This project entails sentiment analysis and argumentation mining into the recently published UN security council speeches (UNSC) corpus which is publicly accessible here. The UNSC corpus contains ~65,000 UN security council speeches from ~5,000 security council meetings from years 1995-2017. Each meeting is split up into the various speeches given by member countries. Furthermore, speeches are annotated with dates, topics and overall meeting outcomes.

The UNSC corpus is, however, not annotated for argumentation structures and sentiment polarities. In this project, we attempt to produce automatic machine-driven sentiment and argumentation annotations for the UNSC corpus; which could aid future human-driven annotations.

To find out more about our methodologies, read the next parts of this readme. Additionally, a list of documents detailing our methodologies can be found below:

Dependencies

  1. We developed this repository using Python versions 3.7.*. To sync python-based dependencies, we recommend creating a virtual environment and running the following command:

    $ pip install -r requirements.txt
  2. We use R versions 3.6.* and ggplot for pretty visualizations. Execute the following within your R console to get our R-based dependencies:

    > install.packages(c("ggplot2","tikzDevice","reshape2","optparse","ggsci"))

Repository Initialization

Data and hooks

In order to prepare the necessary data and git hooks, simply run init.sh and you will receive the following prompts:

$ ./init.sh
  1. You will be prompted to download and deploy the UNSC corpus files. This will download and unzip the corresponding files, but can take quite some time due to large file sizes.
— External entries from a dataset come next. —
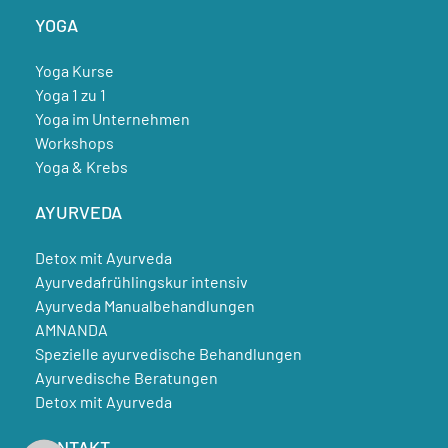
YOGA
Yoga Kurse
Yoga 1 zu 1
Yoga im Unternehmen
Workshops
Yoga & Krebs
AYURVEDA
Detox mit Ayurveda
Ayurvedafrühlingskur intensiv
Ayurveda Manualbehandlungen
AMNANDA
Spezielle ayurvedische Behandlungen
Ayurvedische Beratungen
Detox mit Ayurveda
KONTAKT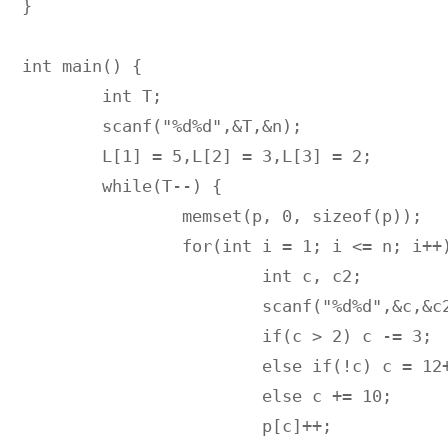
}

int main() {

	int T;

	scanf("%d%d",&T,&n);

	L[1] = 5,L[2] = 3,L[3] = 2;

	while(T--) {

		memset(p, 0, sizeof(p));

		for(int i = 1; i <= n; i++) {

			int c, c2;

			scanf("%d%d",&c,&c2);

			if(c > 2) c -= 3;

			else if(!c) c = 12+c2;

			else c += 10;

			p[c]++;
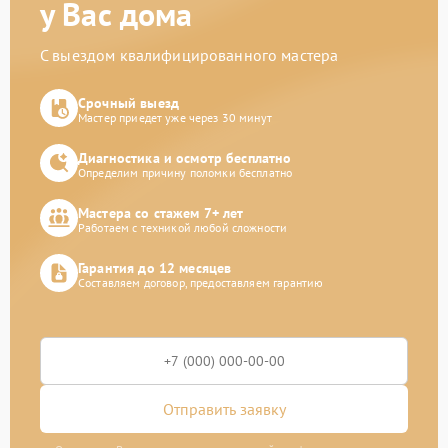
у Вас дома
С выездом квалифицированного мастера
Срочный выезд
Мастер приедет уже через 30 минут
Диагностика и осмотр бесплатно
Определим причину поломки бесплатно
Мастера со стажем 7+ лет
Работаем с техникой любой сложности
Гарантия до 12 месяцев
Составляем договор, предоставляем гарантию
Отправить заявку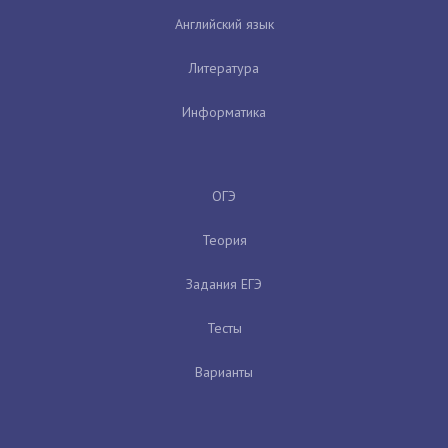
Английский язык
Литература
Информатика
ОГЭ
Теория
Задания ЕГЭ
Тесты
Варианты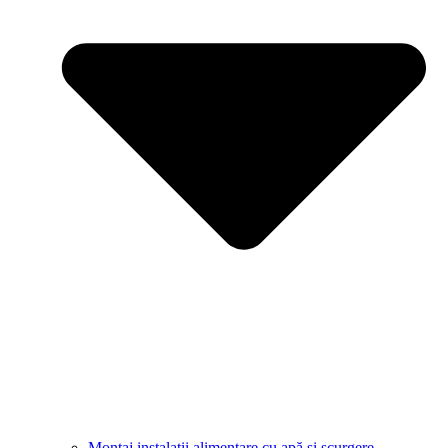
Montaj instalații alimentare cu apă și scurgere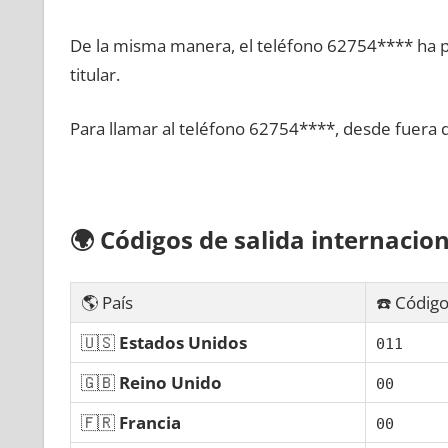
De la misma manera, el teléfono 62754**** ha po
titular.
Para llamar al teléfono 62754****, desde fuera 
🌍
Códigos dе salida internacion
🌎 País
☎️ Código
🇺🇸
Estados Unidos
011
🇬🇧
Reino Unido
00
🇫🇷
Francia
00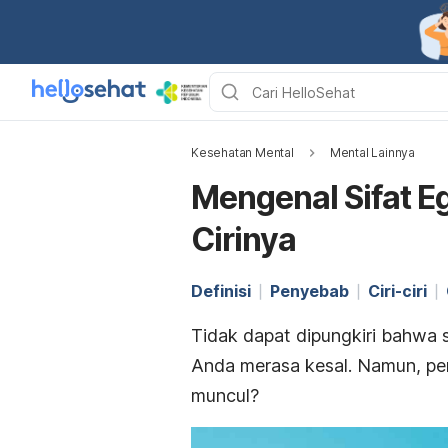
Kesehatan Mental
Mental Lainnya
Mengenal Sifat 
Cirinya
Definisi
Penyebab
Ciri-ciri
Tidak dapat dipungkiri bahwa si
Anda merasa kesal. Namun, per
muncul?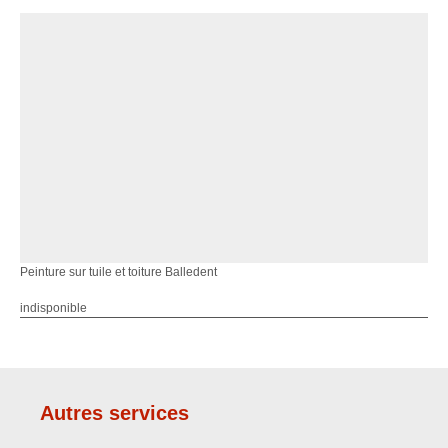
Peinture sur tuile et toiture Balledent
indisponible
Autres services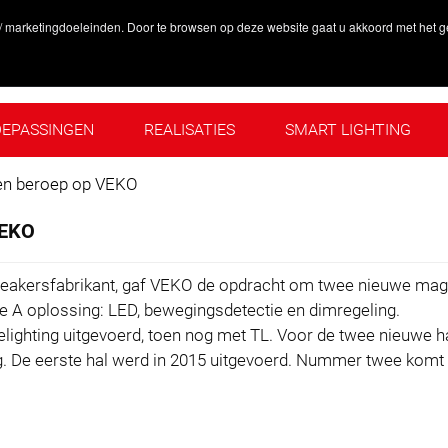
 / marketingdoeleinden. Door te browsen op deze website gaat u akkoord met het g
EPASSINGEN
REALISATIES
SMART LIGHTING
SSINGEN
REALISATIES
SMART LIGHTING
CONTA
en beroep op VEKO
VEKO
akersfabrikant, gaf VEKO de opdracht om twee nieuwe magaz
ple A oplossing: LED, bewegingsdetectie en dimregeling.
relighting uitgevoerd, toen nog met TL. Voor de twee nieuwe 
 De eerste hal werd in 2015 uitgevoerd. Nummer twee komt dit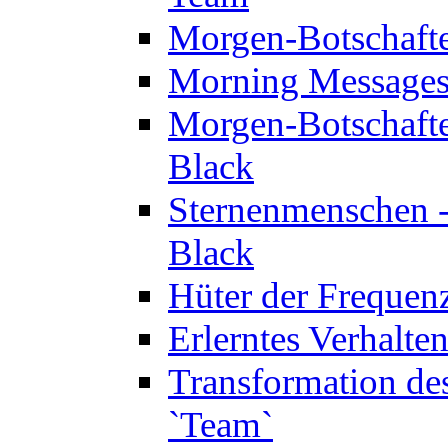
Morgen-Botschaft
Morning Messages
Morgen-Botschaft
Black
Sternenmenschen -
Black
Hüter der Frequen
Erlerntes Verhalt
Transformation de
`Team`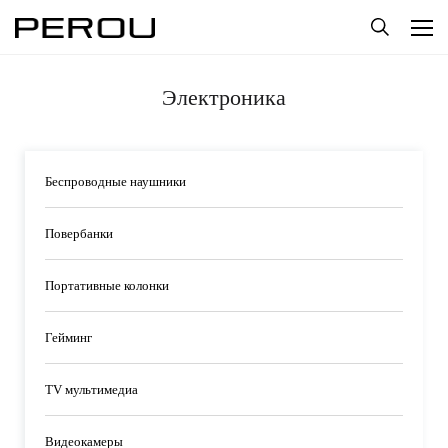
Электроника
Беспроводные наушники
Повербанки
Портативные колонки
Гейминг
TV мультимедиа
Видеокамеры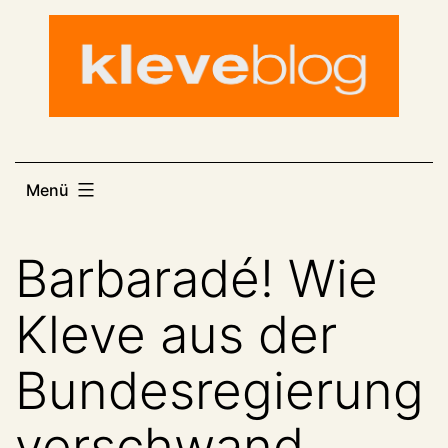
Zum
Inhalt
springen
Menü
Barbaradé! Wie
Kleve aus der
Bundesregierung
verschwand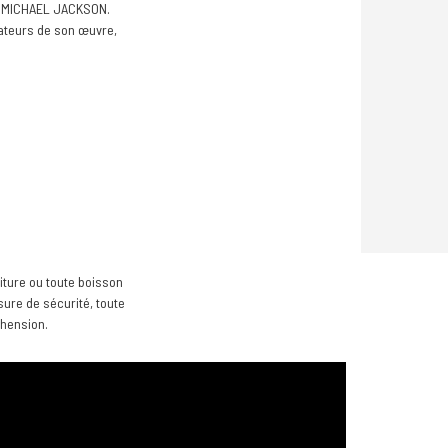
de MICHAEL JACKSON.
rateurs de son œuvre,
iture ou toute boisson
sure de sécurité, toute
éhension.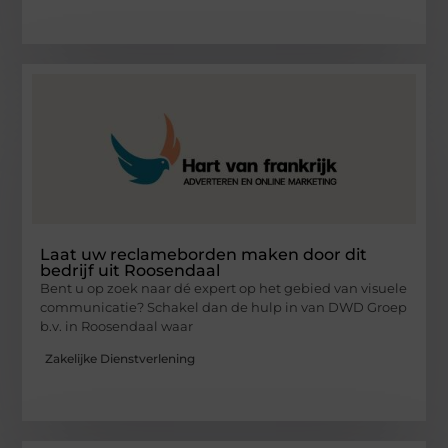
Laat uw reclameborden maken door dit
bedrijf uit Roosendaal
Bent u op zoek naar dé expert op het gebied van visuele
communicatie? Schakel dan de hulp in van DWD Groep
b.v. in Roosendaal waar
Zakelijke Dienstverlening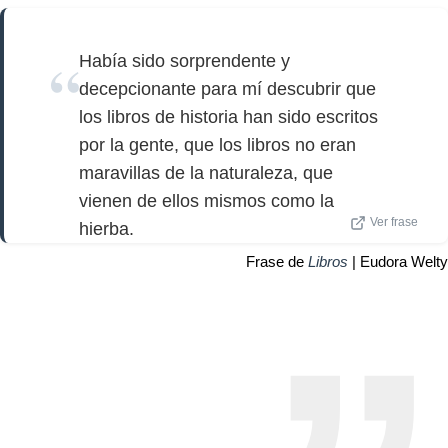
Había sido sorprendente y
decepcionante para mí descubrir que
los libros de historia han sido escritos
por la gente, que los libros no eran
maravillas de la naturaleza, que
vienen de ellos mismos como la
Ver frase
hierba.
Frase de
Libros
| Eudora Welty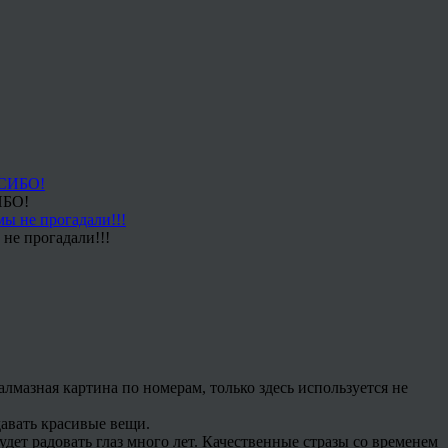
ИБО!
не прогадали!!!
мазная картина по номерам, только здесь используется не
давать красивые вещи.
будет радовать глаз много лет. Качественные стразы со временем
  2. You will be prompted to download and deploy the US Election Debate corpus which is publicly accesible here. This will download and unzip the corresponding files, and should be fairly quick.

  3. Optional: Finally, you will be prompted to initialize a pre-commit hook which keeps python dependencies up-to-date in requirements.txt, lints R/shell scripts and converts org files to the GitHub markdown format. This is only necessary if you are further developing this repository.

Pre-trained argumentation model

In this repository, we provide our best performing argumentation mining model ./model_logs/2020_03_17_09_17_44_MSL512_grid_train/model_1.h5 as a Git LFS entry.

  1. If git-lfs was already installed on your system prior to the cloning of this repository, our best performing model should have also been cloned in the ./model_logs directory.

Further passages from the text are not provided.